In spite of the fact that Iraq was never a strategic threat to the US, we wasted $694 billion there as noted in Cost of Iraq war will surpass Vietnam. Add in future medical liabilities and money hidden elsewhere and the cost of Iraq easily exceeds $1 trillion. We can thank idiot Bush and Congressional morons for that mess.
Now Obama is about to throw more money down the Afghanistan black hole. Like Iraq, Afghanistan is another Vietnam. It will not cost as many lives but it is just as stupid and economically will cost as much if we stay for a few more years.
Why Do They Hate Us?
War mongers like to tout “they hate us for our freedoms”. Well, no they don’t. If that was the reason, they would hate New Zealand, Canada, Australia, Germany, Iceland, and dozens of other countries.

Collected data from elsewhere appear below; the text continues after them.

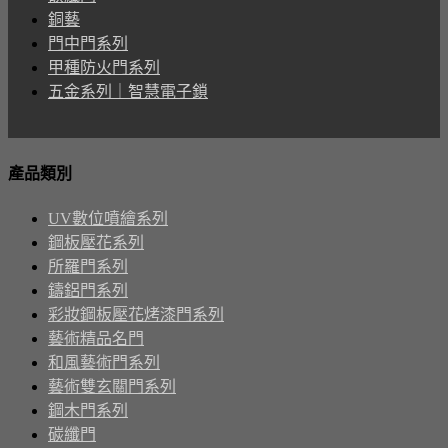
銅藝
門中門系列
甲種防火門系列
五金系列｜智慧電子鎖
產品類別
UV數位噴繪系列
鋼板壓花系列
所羅門系列
鑄鋁門系列
彩妝鋼板壓花烤漆門系列
藝術精品名門
和風藝術門系列
藝術雙玄關門系列
鋼木門系列
碳纖門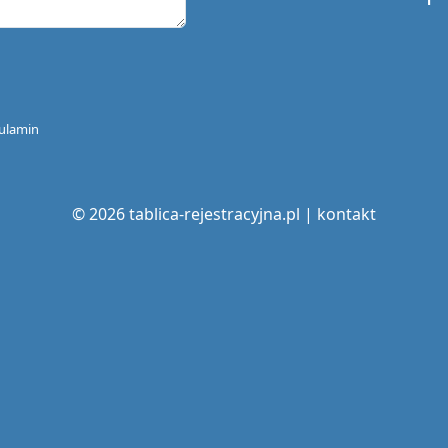
ulamin
© 2026 tablica-rejestracyjna.pl |
kontakt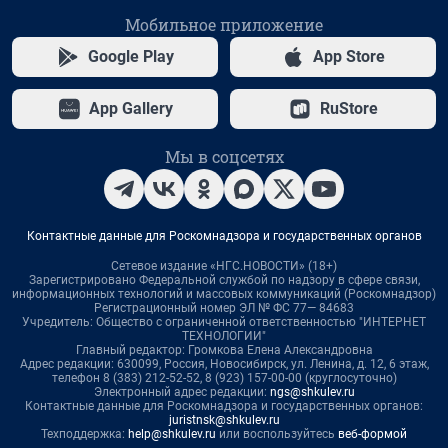
Мобильное приложение
Google Play
App Store
App Gallery
RuStore
Мы в соцсетях
Контактные данные для Роскомнадзора и государственных органов
Сетевое издание «НГС.НОВОСТИ» (18+)
Зарегистрировано Федеральной службой по надзору в сфере связи,
информационных технологий и массовых коммуникаций (Роскомнадзор)
Регистрационный номер ЭЛ № ФС 77— 84683
Учредитель: Общество с ограниченной ответственностью "ИНТЕРНЕТ
ТЕХНОЛОГИИ"
Главный редактор: Громкова Елена Александровна
Адрес редакции: 630099, Россия, Новосибирск, ул. Ленина, д. 12, 6 этаж,
телефон 8 (383) 212-52-52, 8 (923) 157-00-00 (круглосуточно)
Электронный адрес редакции:
ngs@shkulev.ru
Контактные данные для Роскомнадзора и государственных органов:
juristnsk@shkulev.ru
Техподдержка:
help@shkulev.ru
или воспользуйтесь
веб-формой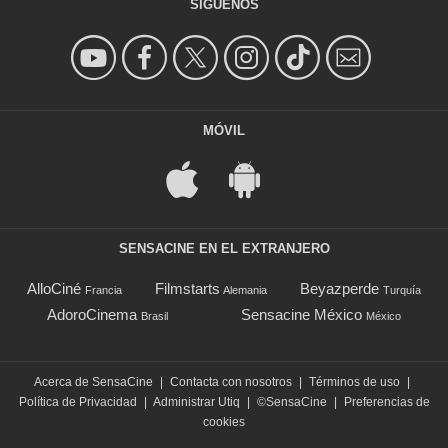
SÍGUENOS
MÓVIL
SENSACINE EN EL EXTRANJERO
AlloCiné
Filmstarts
Beyazperde
Francia
Alemania
Turquía
AdoroCinema
Sensacine México
Brasil
México
Acerca de SensaCine
|
Contacta con nosotros
|
Términos de uso
|
Política de Privacidad
|
Administrar Utiq
|
©SensaCine
|
Preferencias de
cookies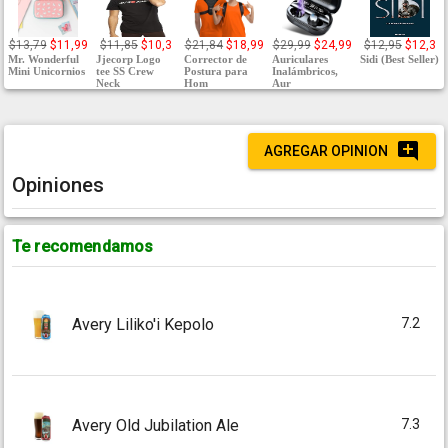
$13,79
$11,99
$11,85
$10,3
$21,84
$18,99
$29,99
$24,99
$12,95
$12,3
Mr. Wonderful
Jjecorp Logo
Corrector de
Auriculares
Sidi (Best Seller)
Mini Unicornios
tee SS Crew
Postura para
Inalámbricos,
Neck
Hom
Aur
AGREGAR OPINION
Opiniones
Te recomendamos
7.2
Avery Liliko'i Kepolo
7.3
Avery Old Jubilation Ale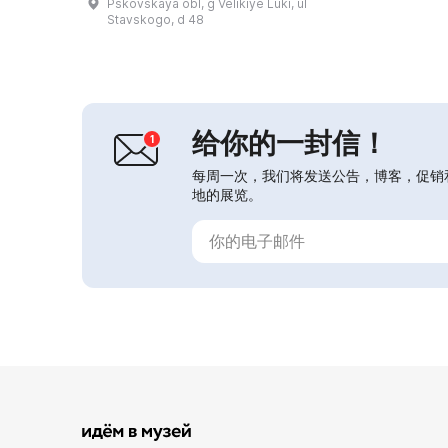
Pskovskaya obl, g Velikiye Luki, ul
遗产。馆内收藏约6000件具有博物馆
Stavskogo, d 48
价值的独特纪念物品，其中大多数由以
V.А. 斯捷克洛夫命名的数学研究所博物
馆（原属苏联科学院）移交；维诺格拉
多夫院士曾担任该研究所负责人近半个
世纪。纪念故居博物馆让我们得以见证
过去，感受这...
给你的一封信！
每周一次，我们将发送公告，博客，促销
地的展览。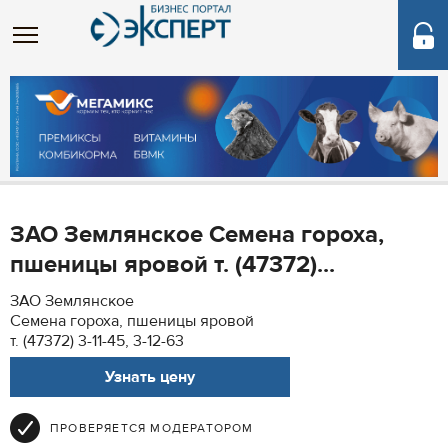
ЗАО Землянское Семена гороха,
пшеницы яровой т. (47372)...
ЗАО Землянское
Семена гороха, пшеницы яровой
т. (47372) 3-11-45, 3-12-63
Узнать цену
ПРОВЕРЯЕТСЯ МОДЕРАТОРОМ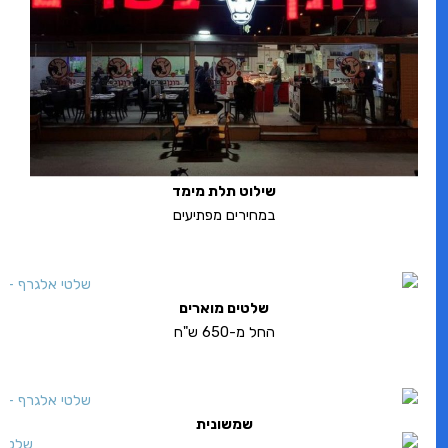
שילוט תלת מימד
במחירים מפתיעים
שלטים מוארים
החל מ-650 ש"ח
שמשונית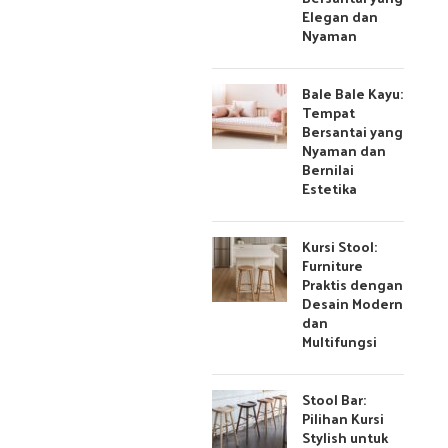
Elegan dan
Nyaman
Bale Bale Kayu:
Tempat
Bersantai yang
Nyaman dan
Bernilai
Estetika
Kursi Stool:
Furniture
Praktis dengan
Desain Modern
dan
Multifungsi
Stool Bar:
Pilihan Kursi
Stylish untuk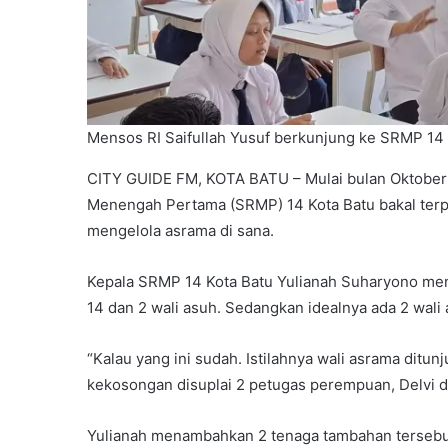
Mensos RI Saifullah Yusuf berkunjung ke SRMP 14 K
CITY GUIDE FM, KOTA BATU – Mulai bulan Oktober i
Menengah Pertama (SRMP) 14 Kota Batu bakal terp
mengelola asrama di sana.
Kepala SRMP 14 Kota Batu Yulianah Suharyono me
14 dan 2 wali asuh. Sedangkan idealnya ada 2 wali 
“Kalau yang ini sudah. Istilahnya wali asrama ditun
kekosongan disuplai 2 petugas perempuan, Delvi dan
Yulianah menambahkan 2 tenaga tambahan tersebut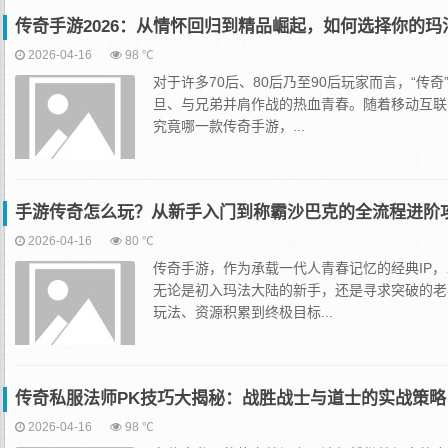
传奇手游2026：从情怀回归到精品崛起，如何选择你的玛
2026-04-16
98 ℃
对于许多70后、80后乃至90后玩家而言，“
旦、与兄弟并肩作战的热血青春。随着移动互联
究竟哪一款传奇手游，...
手游传奇怎么玩？从新手入门到称霸沙巴克的全流程进阶
2026-04-16
80 ℃
传奇手游，作为承载一代人青春记忆的经典IP
无论是初入玛法大陆的新手，还是寻求突破的老
玩法、资源积累到终极目标...
传奇私服法师PK技巧大揭秘：战胜战士与道士的实战策略
2026-04-16
98 ℃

They hate the US because …
- We have troops in 150 countries
- We support corrupt regimes
- We needlessly meddle in the internal affairs of other countries
- We have a one-sided policy on Israel
- We are hypocrites on free trade and human rights
The more we keep troops all over the world, the more enemies we make. Eventually it will bankrupt us. The only sane solution is to declare the war won and leave, not just Afghanistan, but 149 other countries as well.